[RECORDS — start]
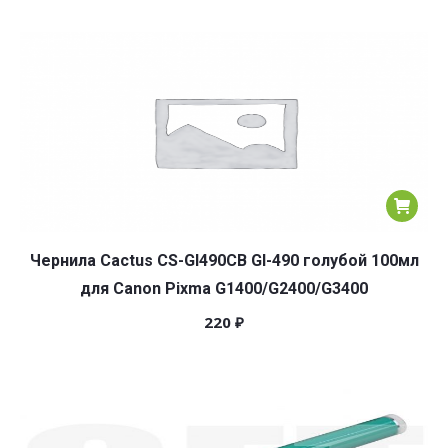
Чернила Cactus CS-GI490CB GI-490 голубой 100мл
для Canon Pixma G1400/G2400/G3400
220
₽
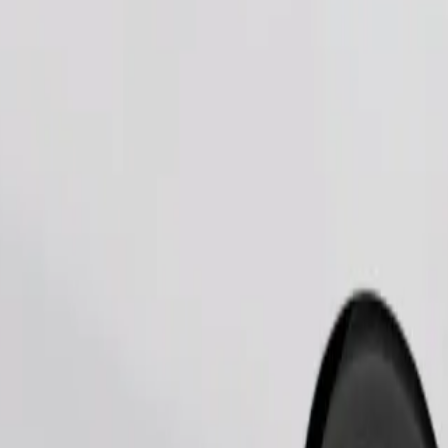
Замовити поїздку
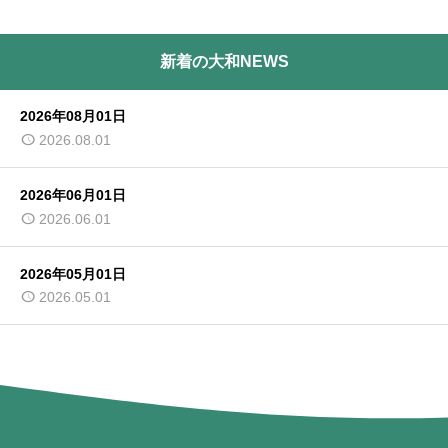
新着の大和NEWS
2026年08月01日
2026.08.01
2026年06月01日
2026.06.01
2026年05月01日
2026.05.01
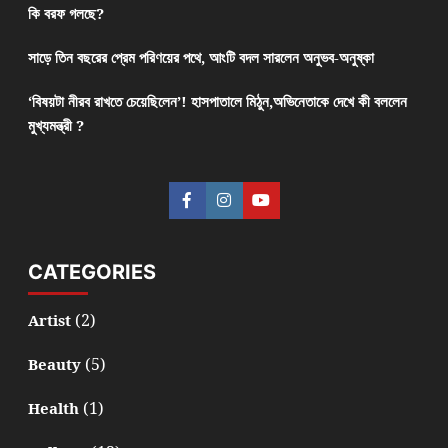
কি বরফ গলছে?
সাড়ে তিন বছরের প্রেম পরিণয়ের পথে, আংটি বদল সারলেন অনুভব-অনুষ্কা
‘বিষয়টা নীরব রাখতে চেয়েছিলেন’! হাসপাতালে মিঠুন,অভিনেতাকে দেখে কী বললেন
মুখ্যমন্ত্রী ?
CATEGORIES
(2)
Artist
(5)
Beauty
(1)
Health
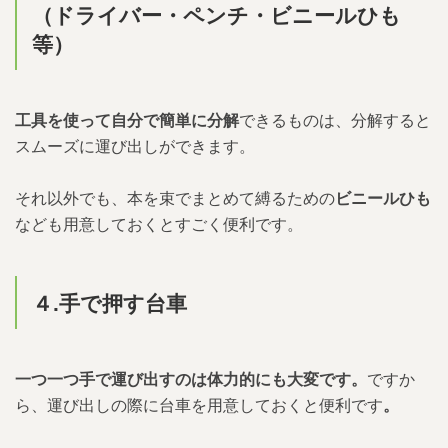
（ドライバー・ペンチ・
ビニールひも
等）
工具を使って自分で簡単に分解
できるものは、分解すると
スムーズに運び出しができます。
それ以外でも、本を束でまとめて縛るための
ビニールひも
なども用意しておくとすごく便利です。
４.
手で押す台車
一つ一つ手で運び出すのは体力的にも大変です。
ですか
ら、運び出しの際に台車を用意しておくと便利です
。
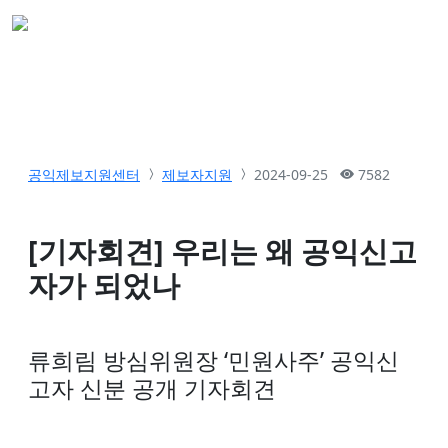
공익제보지원센터
제보자지원
2024-09-25
7582
[기자회견] 우리는 왜 공익신고
자가 되었나
류희림 방심위원장 ‘민원사주’ 공익신
고자 신분 공개 기자회견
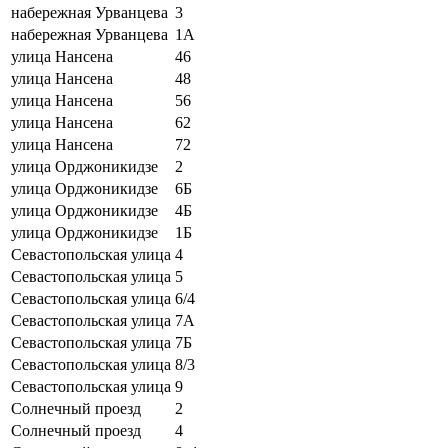
набережная Урванцева
3
набережная Урванцева
1А
улица Нансена
46
улица Нансена
48
улица Нансена
56
улица Нансена
62
улица Нансена
72
улица Орджоникидзе
2
улица Орджоникидзе
6Б
улица Орджоникидзе
4Б
улица Орджоникидзе
1Б
Севастопольская улица
4
Севастопольская улица
5
Севастопольская улица
6/4
Севастопольская улица
7А
Севастопольская улица
7Б
Севастопольская улица
8/3
Севастопольская улица
9
Солнечный проезд
2
Солнечный проезд
4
[RECORDS — finish]
> [PROBLEM TO WORK ON]: Once the pictures are removed, repeat all of the data above exactly.

> [SOLVED PROBLEM]:
Чернила Cactus CS-GI490CB GI-490 голубой 100мл
для Canon Pixma G1400/G2400/G3400
220
₽
Замовити поїздку
新着の大和NEWS
2026年08月01日
2026.08.01
2026年06月01日
2026.06.01
2026年05月01日
2026.05.01
কি বরফ গলছে?
সাড়ে তিন বছরের প্রেম পরিণয়ের পথে, আংটি বদল সারলেন অনুভব-অনুষ্কা
‘বিষয়টা নীরব রাখতে চেয়েছিলেন’! হাসপাতালে মিঠুন,অভিনেতাকে দেখে কী বললেন
মুখ্যমন্ত্রী ?
CATEGORIES
(2)
Artist
(5)
Beauty
(1)
Health
（ドライバー・ペンチ・
ビニールひも
等）
工具を使って自分で簡単に分解
できるものは、分解すると
スムーズに運び出しができます。
それ以外でも、本を束でまとめて縛るための
ビニールひも
なども用意しておくとすごく便利です。
４.
手で押す台車
一つ一つ手で運び出すのは体力的にも大変です。
ですか
ら、運び出しの際に台車を用意しておくと便利です
。
공익제보지원센터
제보자지원
2024-09-25
7582
[기자회견] 우리는 왜 공익신고
자가 되었나
류희림 방심위원장 ‘민원사주’ 공익신
고자 신분 공개 기자회견
набережная Урванцева
3
набережная Урванцева
1А
улица Нансена
46
улица Нансена
48
улица Нансена
56
улица Нансена
62
улица Нансена
72
улица Орджоникидзе
2
улица Орджоникидзе
6Б
улица Орджоникидзе
4Б
улица Орджоникидзе
1Б
Севастопольская улица
4
Севастопольская улица
5
Севастопольская улица
6/4
Севастопольская улица
7А
Севастопольская улица
7Б
Севастопольская улица
8/3
Севастопольская улица
9
Солнечный проезд
2
Солнечный проезд
4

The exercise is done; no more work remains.